The company launched an investment plan earlier last year to better target its stores by customer incomes, modernise their look, and add more shops.
That plan, plus a substantial increase in power cuts, disrupted South African sales as like-for-like sales grew by just 2% in the 17 weeks ended 25 December, with selling price inflation of 10%, it said. Overall sales grew 6.1%. Over 10 months ended 25 December, group sales increased by 9.3%.
"The group has more recently had to contend with a significantly more difficult trading environment, with unprecedented load shedding and a further downturn in the economy," the retailer said.
"Inevitably, load shedding has disrupted customers, with some impact on turnover. Of greater consequence, however, are the substantial unplanned costs incurred in running localised power generation for stores."

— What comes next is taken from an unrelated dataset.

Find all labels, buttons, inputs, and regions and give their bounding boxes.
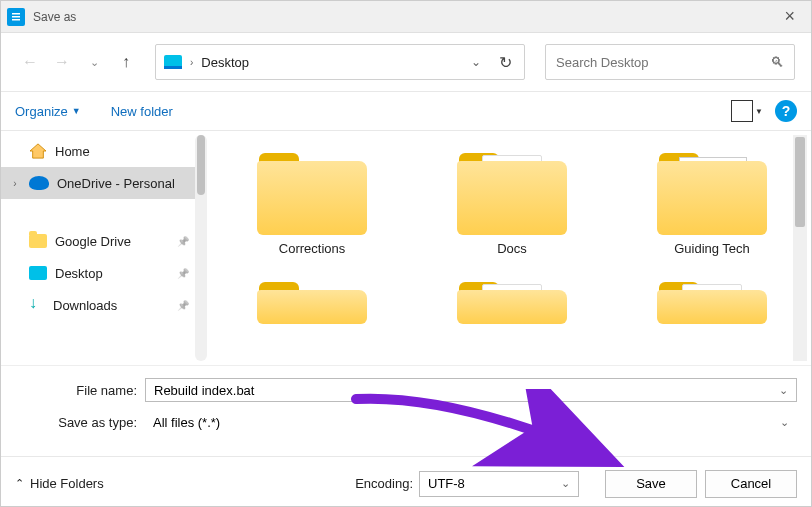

Pick n Pay said it spent an additional R346m year-on-year on diesel to run generators in the first 10 months of its financial year and is currently on a run rate of approximately R60m per month.
The group previously guided the market to expect broadly flat annual earnings and said in October that external headwinds, including power cuts, would have an additional impact on its results, which it will announce in May.
"There has been a further escalation in load shedding since then, resulting in the additional cost pressure," it said.
Its bigger rival Shoprite reported a 16.8% jump in half-year sales.